[Dataset entries]
╔══
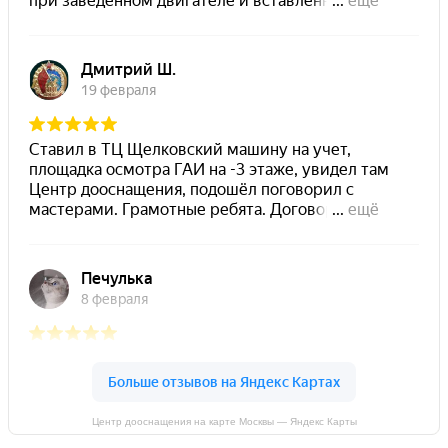
Центр дооснащения на карте Москвы — Яндекс Карты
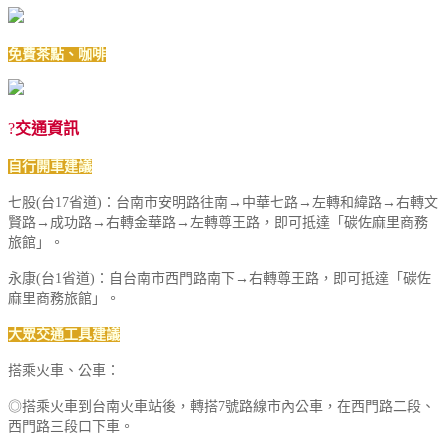
免費茶點、
咖啡
?
交通資訊
自行開車建議
七股(台17省道)：台南市安明路往南→中華七路→左轉和緯路→右轉文
賢路→成功路→右轉金華路→左轉尊王路，即可抵達「碳佐麻里商務
旅館」。
永康(台1省道)：自台南市西門路南下→右轉尊王路，即可抵達「碳佐
麻里商務旅館」。
大眾交通工具建議
搭乘火車、公車：
◎搭乘火車到台南火車站後，轉搭7號路線市內公車，在西門路二段、
西門路三段口下車。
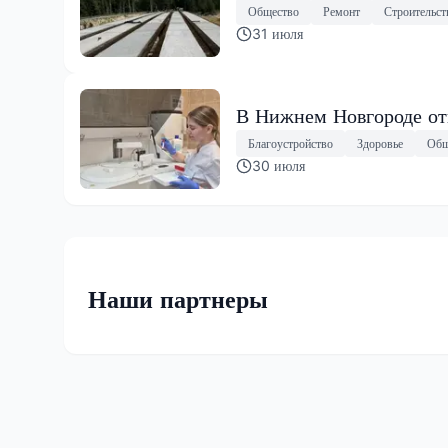
Общество
Ремонт
Строительст
31 июля
В Нижнем Новгороде от
Благоустройство
Здоровье
Общ
30 июля
Наши партнеры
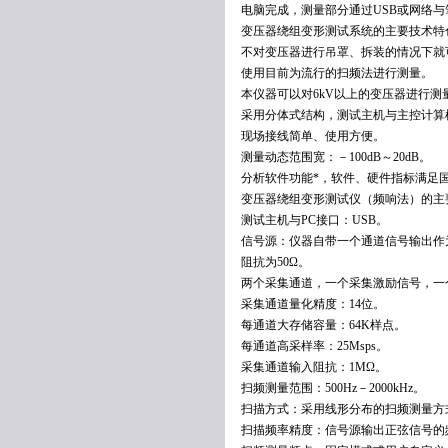
电脑完成，测量部分通过USB或网络
变压器绕组变形测试系统的主要技术特
不对变压器进行吊罩、拆装的情况下就
使用目前为流行的扫频法进行测量。
本仪器可以对6kV以上的变压器进行测
采用分体式结构，测试主机与主控计算
现场接线简单、使用方便。
测量动态范围宽：－100dB～20dB。
分析软件功能*，软件、硬件指标满足国标DL
变压器绕组变形测试仪（频响法）的主
测试主机与PC接口：USB。
信号源：仪器自带一个通道信号输出作
阻抗为50Ω。
两个采集通道，一个采集激励信号，一
采集通道量化精度：14位。
每通道大存储容量：64K样点。
每通道高采样率：25Msps。
采集通道输入阻抗：1MΩ。
扫频测量范围：500Hz－2000kHz。
扫描方式：采用线形分布的扫频测量方
扫描频率精度：信号源输出正弦信号的频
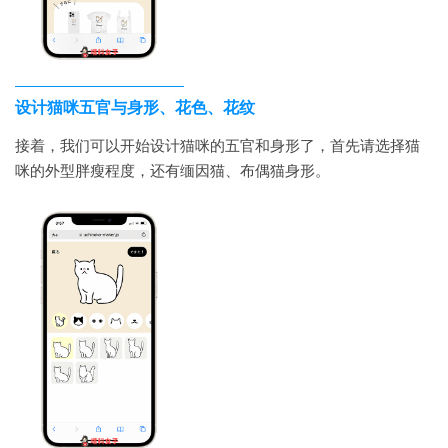
设计猫咪五官与身形、花色、花纹
接着，我们可以开始设计猫咪的五官和身形了，首先请选择猫
咪的外型胖瘦程度，还有缅因猫、布偶猫身形。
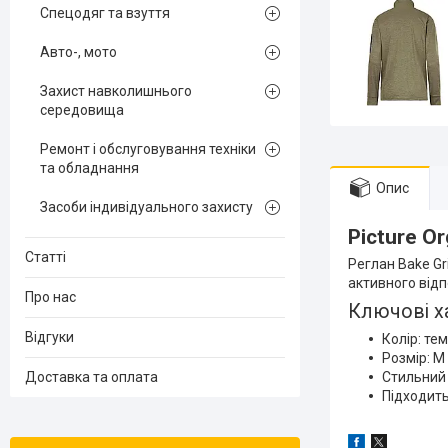
Спецодяг та взуття
Авто-, мото
Захист навколишнього
середовища
Ремонт і обслуговування техніки
та обладнання
Опис
Засоби індивідуального захисту
Picture O
Статті
Реглан Bake Gr
активного відп
Про нас
Ключові х
Відгуки
Колір: те
Розмір: М
Доставка та оплата
Стильний
Підходить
╚══
WORK ITEM — Quote the preceding records in their entirety, excluding every picture.

EXPECTED ANSWER —
Центр дооснащения на карте Москвы — Яндекс Карты
免費茶點、
咖啡
?
交通資訊
自行開車建議
七股(台17省道)：台南市安明路往南→中華七路→左轉和緯路→右轉文
賢路→成功路→右轉金華路→左轉尊王路，即可抵達「碳佐麻里商務
旅館」。
永康(台1省道)：自台南市西門路南下→右轉尊王路，即可抵達「碳佐
麻里商務旅館」。
大眾交通工具建議
搭乘火車、公車：
◎搭乘火車到台南火車站後，轉搭7號路線市內公車，在西門路二段、
西門路三段口下車。
Общество
Ремонт
Строительст
31 июля
В Нижнем Новгороде от
Благоустройство
Здоровье
Общ
30 июля
Наши партнеры
电脑完成，测量部分通过USB或网络
变压器绕组变形测试系统的主要技术特
不对变压器进行吊罩、拆装的情况下就
使用目前为流行的扫频法进行测量。
本仪器可以对6kV以上的变压器进行测
采用分体式结构，测试主机与主控计算
现场接线简单、使用方便。
测量动态范围宽：－100dB～20dB。
分析软件功能*，软件、硬件指标满足国标DL
变压器绕组变形测试仪（频响法）的主
测试主机与PC接口：USB。
信号源：仪器自带一个通道信号输出作
阻抗为50Ω。
两个采集通道，一个采集激励信号，一
采集通道量化精度：14位。
每通道大存储容量：64K样点。
每通道高采样率：25Msps。
采集通道输入阻抗：1MΩ。
扫频测量范围：500Hz－2000kHz。
扫描方式：采用线形分布的扫频测量方
扫描频率精度：信号源输出正弦信号的频
设计猫咪五官与身形、花色、花纹
接着，我们可以开始设计猫咪的五官和身形了，首先请选择猫
咪的外型胖瘦程度，还有缅因猫、布偶猫身形。
Спецодяг та взуття
Авто-, мото
Захист навколишнього
середовища
Ремонт і обслуговування техніки
та обладнання
Опис
Засоби індивідуального захисту
Picture O
Статті
Реглан Bake Gr
активного відп
Про нас
Ключові х
Відгуки
Колір: те
Розмір: М
Доставка та оплата
Стильний
Підходить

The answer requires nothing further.